It’s always hard to pick a few favorite books. For one thing, I think it’s easy to slip into listing only favorites from childhood, because those formative years are so vividly imprinted on us. For another, I know a lot of authors personally, and I don’t want to hurt any feelings, nor do I want my personal love for an author to bias me in favor of the book (we can call this my Ann Leckie rule).
I’m going to limit my favorites on this list to authors who are deceased, or who I’ve never met personally. …I’m also just going to let the childhood thing go, though, and list some books I’ve loved since I was young.
I’m also limiting this to books with speculative elements, just to make the volume a bit more manageable.
Biting the Sun by Tanith Lee — This was my favorite book through high school. Tanith Lee’s dreamlike, intricate prose reads like a string of jewels with dazzling clarity. I was enamored of the strange world–a merging of utopia and dystopia. In retrospect, I think its treatment of gender was a strong allure. People could design new bodies when they were bored with their existing ones, and switch to male or female and back with minimal fuss. Wouldn’t that be cool?

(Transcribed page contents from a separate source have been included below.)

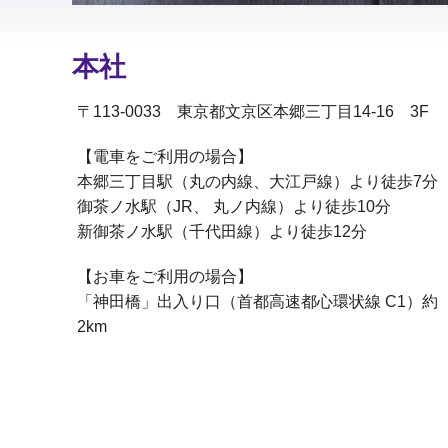
本社
〒113-0033 東京都文京区本郷三丁目14-16 3F
【電車をご利用の場合】
本郷三丁目駅（丸の内線、大江戸線）より徒歩7分
御茶ノ水駅（JR、 丸ノ内線）より徒歩10分
新御茶ノ水駅（千代田線）より徒歩12分
【お車をご利用の場合】
「神田橋」出入り口（首都高速都心環状線 C1）約
2km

Beloved by Toni Morrison – I first read this in college. The raw, painful emotion is deeply affecting, and sensorily rendered. It’s beautiful, though also dark and unflinching in its dealings with its intense depiction of the psychological aftermath of slavery. (Also, the poetic passage in the middle is brilliant and weird, and I’m grateful that I was lucky enough to be reading the book in a class where the teacher was able to help us interpret it, because I’m not sure I’d have understood on my own.) Toni Morrison may be the greatest living writer, although of course that’s a silly thing to say, because there is never one “greatest” by an objective criteria. She’s clearly in the top tier of brilliance one way or another, and for my standards, is a strong contender for greatest.
Lilith’s Brood by Octavia Butler – I’m going to make another “greatest” claim, which is that Octavia Butler is the best and most important science fiction writer of the twentieth century. (Obviously, there are strong arguments that can be made for other people, too.) Lilith’s Brood is, I think, the height of her talent. It’s emotionally vivid, and takes place in a deeply strange world. Butler’s aliens really read like aliens. Like many of her books, Lilith’s Brood considers how humanity might evolve in the future, and whether it’s possible for us to shed our instincts toward violence and xenophobia.
And here are a couple of recent books I’m excited by, written by authors I’ve never met. I don’t know if they will stand in my pantheon forever, but they were books I’ve found impactful in the past few years.
The Walls Around Us by Nova Ren Suma – A dark horror novel that brilliantly weaves together multiple timelines. It’s told from the perspectives of two teenage girls — one imprisoned for allegedly murdering her stepfather, and the other a ballerina. The ballerina’s best friend has been convicted for murder, and now she’s the first girl’s cell mate. The rendering of the characters is sharp, interesting, and emotionally engaging, and the tightly woven plot of flashbacks and revelations, creates a magnetic, urgent force that draws you through the book.
Everybody Sees the Ants by A. S. King – It’s sort of random that I picked this book by A. S. King as opposed to one of the other books by A. S. King, almost all of which are excessively brilliant. (The others are merely quite good.) I picked this one because I remember the plot best, and because I argued for its inclusion on the Norton ballot when I was on the jury. This book has a spare, almost aggressive style, which helps illuminate the psychology of the main character. The teenaged main character is a boy who is bullied for seeming insufficiently masculine and socially adept, and I like it when books treat that subject matter seriously and well. I thought it did an excellent job of capturing that trauma, and the reactions it can create.
So, there’s five books, y’all! What are your favorites?